按键将列表转换为字典

Question

I have list like this myList = [[5, 1], [6, 1], [7, 1], [8, 1], [9, 1], [10, 1]] and I want to convert it to dict like {1:[5,6,7,8,9,10]} the key is second argument of inner list.

I tried below code but it not work.

for i in range(len(myList))      
    myDic[myList[i][1]] = [myList[i][1]]
    myDic[myList[i][1]].append(myList[i][0])

Answer 1

this can easily be done with a defaultdict :

from collections import defaultdict

ret = defaultdict(list)
myList = [[5, 1], [6, 1], [7, 1], [8, 1], [9, 1], [10, 1]]
for value, key in myList:
    ret[key].append(value)
print(ret)  # defaultdict(<class 'list'>, {1: [5, 6, 7, 8, 9, 10]})

---

if you want to avoid defaultdict ,setdefault helps:

ret = {}
myList = [[5, 1], [6, 1], [7, 1], [8, 1], [9, 1], [10, 1]]
for value, key in myList:
    ret.setdefault(key, []).append(value)
print(ret)

note that defaultdict is in the standard library; so if you use a reasonably modern python interpreter (with python 3 you are good anyway) you can use a defaultdict .

Answer 2

Declared d as the dictionary. Then append the first value into the dictionary using the second value as a key in 2D list.
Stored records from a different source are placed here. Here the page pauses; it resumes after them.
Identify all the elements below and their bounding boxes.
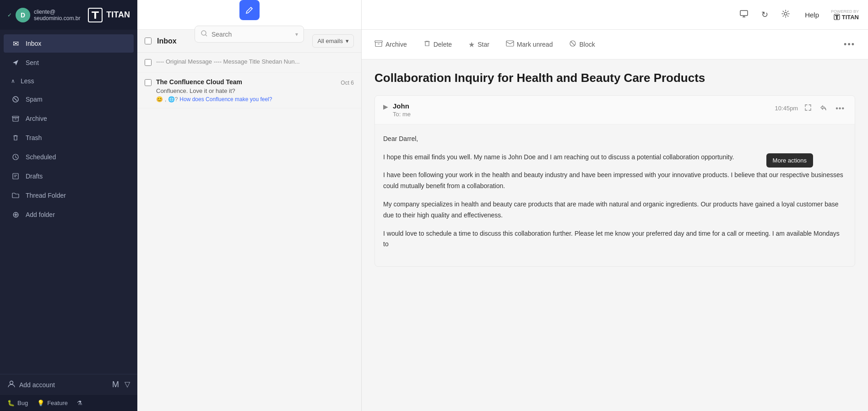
sidebar-item-label: Scheduled xyxy=(26,153,56,161)
email-time: 10:45pm xyxy=(775,105,798,112)
star-toolbar-icon: ★ xyxy=(468,40,475,49)
email-card-header[interactable]: ▶ John To: me 10:45pm xyxy=(375,96,855,124)
sidebar-item-thread-folder[interactable]: Thread Folder xyxy=(4,186,134,205)
email-list: ---- Original Message ---- Message Title… xyxy=(137,53,361,411)
thread-folder-icon xyxy=(11,191,20,200)
help-button[interactable]: Help xyxy=(800,8,824,22)
filter-dropdown[interactable]: All emails ▾ xyxy=(312,34,354,48)
email-body-p3: My company specializes in health and bea… xyxy=(383,199,846,221)
sidebar-less-toggle[interactable]: ∧ Less xyxy=(4,73,134,89)
sidebar-item-scheduled[interactable]: Scheduled xyxy=(4,148,134,166)
sidebar-item-inbox[interactable]: ✉ Inbox xyxy=(4,34,134,53)
inbox-icon: ✉ xyxy=(11,39,20,48)
email-subject: Confluence. Love it or hate it? xyxy=(156,87,354,94)
block-label: Block xyxy=(579,41,595,48)
add-account-button[interactable]: Add account xyxy=(7,380,55,389)
filter-chevron-icon: ▾ xyxy=(346,38,349,44)
sidebar-header: ✓ D cliente@ seudominio.com.br TITAN xyxy=(0,0,137,30)
mark-unread-button[interactable]: Mark unread xyxy=(502,38,557,51)
svg-rect-7 xyxy=(13,173,18,179)
svg-rect-18 xyxy=(835,15,839,16)
sidebar-footer: Add account M ▽ xyxy=(0,374,137,395)
email-item[interactable]: ---- Original Message ---- Message Title… xyxy=(137,53,361,73)
more-toolbar-button[interactable]: ••• xyxy=(840,37,859,52)
avatar: D xyxy=(16,8,30,22)
titan-logo-text: TITAN xyxy=(106,10,130,20)
delete-toolbar-icon xyxy=(423,40,431,49)
sidebar-item-trash[interactable]: Trash xyxy=(4,129,134,147)
svg-point-16 xyxy=(784,12,787,15)
email-to: To: me xyxy=(393,111,775,118)
checkmark-icon: ✓ xyxy=(7,12,12,18)
archive-button[interactable]: Archive xyxy=(371,37,411,52)
powered-by: POWERED BY TITAN xyxy=(831,9,859,21)
email-body-greeting: Dear Darrel, xyxy=(383,134,846,145)
star-button[interactable]: ★ Star xyxy=(465,38,493,52)
monitor-icon[interactable] xyxy=(737,6,751,23)
block-button[interactable]: Block xyxy=(565,37,598,52)
sidebar-item-label: Sent xyxy=(26,59,39,66)
email-checkbox[interactable] xyxy=(145,79,152,86)
settings-icon[interactable] xyxy=(778,6,793,23)
email-from-name: John xyxy=(393,102,775,110)
footer-icons: M ▽ xyxy=(112,380,130,389)
svg-rect-1 xyxy=(94,13,96,19)
fullscreen-icon[interactable] xyxy=(803,102,814,115)
star-label: Star xyxy=(477,41,489,48)
svg-line-24 xyxy=(571,42,575,45)
refresh-icon[interactable]: ↻ xyxy=(759,7,771,22)
sidebar-item-drafts[interactable]: Drafts xyxy=(4,167,134,185)
svg-rect-19 xyxy=(836,16,837,19)
email-preview: 😊 , 🌐? How does Confluence make you feel… xyxy=(156,96,354,103)
add-account-label: Add account xyxy=(19,381,55,389)
bug-icon: 🐛 xyxy=(7,400,15,406)
email-card-meta: 10:45pm ••• xyxy=(775,102,846,115)
titan-logo-icon xyxy=(88,8,103,22)
sidebar-item-sent[interactable]: Sent xyxy=(4,54,134,72)
account-dropdown[interactable]: ✓ D cliente@ seudominio.com.br xyxy=(7,8,83,22)
svg-line-3 xyxy=(14,98,17,101)
gmail-icon[interactable]: M xyxy=(112,380,119,389)
drafts-icon xyxy=(11,172,20,181)
feature-button[interactable]: 💡 Feature xyxy=(37,400,68,406)
sidebar-item-label: Archive xyxy=(26,115,47,122)
email-sender: The Confluence Cloud Team xyxy=(156,78,242,86)
bug-label: Bug xyxy=(17,400,28,406)
add-folder-icon: ⊕ xyxy=(11,210,20,219)
labs-icon: ⚗ xyxy=(77,400,82,406)
sidebar-item-label: Spam xyxy=(26,96,43,103)
sidebar-item-spam[interactable]: Spam xyxy=(4,90,134,108)
bug-button[interactable]: 🐛 Bug xyxy=(7,400,28,406)
labs-button[interactable]: ⚗ xyxy=(77,400,82,406)
mark-unread-label: Mark unread xyxy=(517,41,553,48)
sidebar-item-archive[interactable]: Archive xyxy=(4,109,134,128)
sidebar-add-folder[interactable]: ⊕ Add folder xyxy=(4,206,134,224)
add-folder-label: Add folder xyxy=(26,211,55,218)
filter-icon[interactable]: ▽ xyxy=(125,380,130,389)
delete-button[interactable]: Delete xyxy=(420,37,456,52)
reply-icon[interactable] xyxy=(818,102,829,115)
svg-rect-13 xyxy=(740,11,748,16)
list-panel-header: ▾ xyxy=(137,0,362,30)
email-checkbox[interactable] xyxy=(145,59,152,66)
email-subject-title: Collaboration Inquiry for Health and Bea… xyxy=(374,70,855,86)
email-body-p1: I hope this email finds you well. My nam… xyxy=(383,152,846,163)
email-more-icon[interactable]: ••• xyxy=(834,103,846,114)
feature-label: Feature xyxy=(47,400,68,406)
email-original-message: ---- Original Message ---- Message Title… xyxy=(156,58,354,65)
expand-arrow-icon: ▶ xyxy=(383,103,388,110)
chevron-up-icon: ∧ xyxy=(11,78,15,84)
delete-label: Delete xyxy=(434,41,452,48)
less-label: Less xyxy=(21,77,34,85)
svg-rect-0 xyxy=(92,11,99,13)
feature-icon: 💡 xyxy=(37,400,44,406)
spam-icon xyxy=(11,95,20,104)
email-list-header: Inbox All emails ▾ xyxy=(137,30,361,53)
sidebar-item-label: Drafts xyxy=(26,173,43,180)
email-date: Oct 6 xyxy=(341,80,354,86)
select-all-checkbox[interactable] xyxy=(145,38,152,44)
email-list-title: Inbox xyxy=(157,37,307,45)
sidebar-item-label: Thread Folder xyxy=(26,192,66,199)
compose-button[interactable] xyxy=(239,0,260,20)
email-item[interactable]: The Confluence Cloud Team Oct 6 Confluen… xyxy=(137,73,361,108)
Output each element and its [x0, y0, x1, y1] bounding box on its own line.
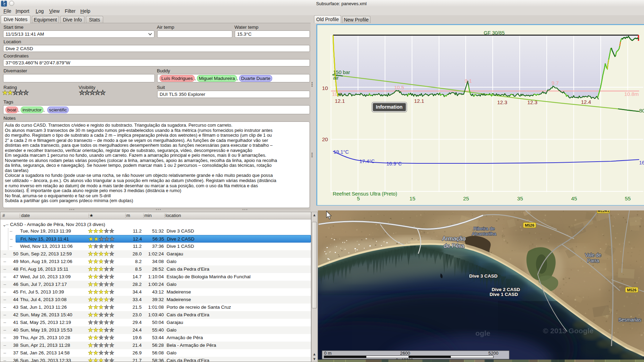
svg-text:Dive 3 CASD: Dive 3 CASD [469, 273, 498, 279]
svg-text:Vale de: Vale de [585, 252, 601, 258]
svg-text:25: 25 [463, 196, 469, 201]
svg-text:55: 55 [625, 196, 630, 201]
svg-text:M526: M526 [627, 288, 637, 292]
svg-text:Parra: Parra [587, 258, 599, 263]
svg-text:12.1: 12.1 [414, 98, 424, 104]
svg-text:16: 16 [639, 160, 644, 165]
svg-text:GF 30/85: GF 30/85 [484, 30, 504, 36]
svg-text:35: 35 [517, 196, 523, 201]
svg-text:Dive 2 CASD: Dive 2 CASD [492, 287, 520, 292]
svg-text:ogle: ogle [475, 329, 490, 337]
svg-text:150 bar: 150 bar [333, 70, 350, 75]
svg-text:Sesmarias: Sesmarias [618, 317, 641, 323]
svg-text:45: 45 [571, 196, 577, 201]
svg-text:5: 5 [357, 196, 360, 201]
svg-text:16.9°C: 16.9°C [386, 161, 402, 166]
svg-text:12.4: 12.4 [581, 99, 591, 105]
svg-text:15: 15 [409, 196, 415, 201]
svg-text:Information: Information [376, 104, 403, 110]
svg-text:12.3: 12.3 [497, 99, 507, 105]
svg-text:© 2013 Google: © 2013 Google [543, 327, 593, 335]
svg-text:Ribeira de: Ribeira de [473, 226, 495, 231]
svg-text:Alcantarilha: Alcantarilha [472, 231, 497, 236]
svg-text:9.1: 9.1 [465, 78, 472, 84]
svg-text:0 m: 0 m [324, 351, 332, 356]
svg-text:9.7: 9.7 [552, 80, 559, 86]
svg-text:Dive 1 CASD: Dive 1 CASD [490, 292, 518, 297]
svg-text:80: 80 [639, 108, 644, 114]
svg-text:2600: 2600 [400, 351, 410, 356]
svg-text:12.1: 12.1 [335, 98, 345, 104]
svg-text:M526: M526 [525, 223, 535, 227]
svg-text:17.4°C: 17.4°C [359, 159, 375, 164]
svg-text:19.1°C: 19.1°C [333, 149, 349, 155]
svg-text:5200: 5200 [489, 351, 499, 356]
svg-text:12.3: 12.3 [527, 99, 537, 105]
svg-text:Armação: Armação [442, 235, 466, 242]
svg-text:10.8m: 10.8m [624, 91, 639, 97]
svg-text:20: 20 [322, 136, 328, 142]
svg-text:Reefnet Sensus Ultra (Preto): Reefnet Sensus Ultra (Preto) [333, 191, 397, 197]
svg-text:M1261: M1261 [598, 210, 609, 213]
svg-text:air: air [333, 75, 339, 81]
svg-text:de Pêra: de Pêra [444, 243, 464, 249]
svg-text:10: 10 [322, 85, 328, 91]
svg-text:10.5: 10.5 [394, 84, 404, 90]
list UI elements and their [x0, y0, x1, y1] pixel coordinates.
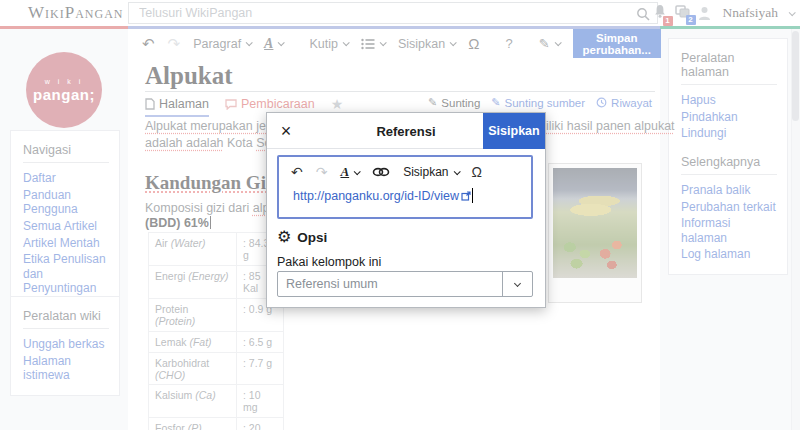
dropdown-chevron-down-icon[interactable]	[502, 272, 532, 296]
reference-link-text[interactable]: http://panganku.org/id-ID/view	[293, 188, 531, 203]
group-field-label: Pakai kelompok ini	[277, 255, 381, 269]
external-link-icon	[461, 191, 471, 201]
options-heading-row: ⚙ Opsi	[277, 229, 327, 245]
reference-dialog: × Referensi Sisipkan ↶ ↷ A Sisipkan Ω	[266, 112, 546, 308]
special-character-icon[interactable]: Ω	[472, 165, 482, 179]
text-cursor	[472, 188, 473, 203]
undo-icon[interactable]: ↶	[291, 165, 303, 179]
text-style-dropdown[interactable]: A	[340, 164, 359, 180]
dialog-header: × Referensi Sisipkan	[267, 113, 545, 149]
dialog-insert-button[interactable]: Sisipkan	[483, 113, 545, 149]
redo-icon: ↷	[316, 165, 328, 179]
reference-group-dropdown[interactable]: Referensi umum	[277, 271, 533, 297]
insert-dropdown[interactable]: Sisipkan	[403, 165, 458, 179]
reference-edit-surface[interactable]: ↶ ↷ A Sisipkan Ω http://panganku.org/id-…	[277, 155, 533, 219]
options-heading: Opsi	[297, 230, 327, 245]
link-icon[interactable]	[372, 167, 390, 177]
dropdown-value: Referensi umum	[286, 277, 378, 291]
dialog-toolbar: ↶ ↷ A Sisipkan Ω	[279, 157, 531, 180]
browser-viewport: WikiPangan 1	[0, 0, 800, 430]
gear-icon: ⚙	[277, 229, 291, 245]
myList = [[5, 1], [6, 1], [7, 1], [8, 1], [9, 1], [10, 1]]
d = {}
for elem in myList:
    try:
        d[elem[1]].append(elem[0])
    except KeyError:
        d[elem[1]] = [elem[0]]
print(d)

Answer 3

Use a defaultdict:

from collections import defaultdict

myDic = defaultdict(list) # values default to empty list

for a, b in myList:
    myDic[b].append(a)

myDic = dict(myDic) # get rid of default value

Answer 4

You can do that easily with a defaultdict :

myList = [[5, 1], [6, 1], [7, 1], [8, 1], [9, 1], [10, 1], [11, 2], [12, 2]]

from collections import defaultdict
​
out = defaultdict(list)
for val, key in myList:
        out[key].append(val)
        
print(out)
# defaultdict(<class 'list'>, {1: [5, 6, 7, 8, 9, 10], 2: [11, 12]})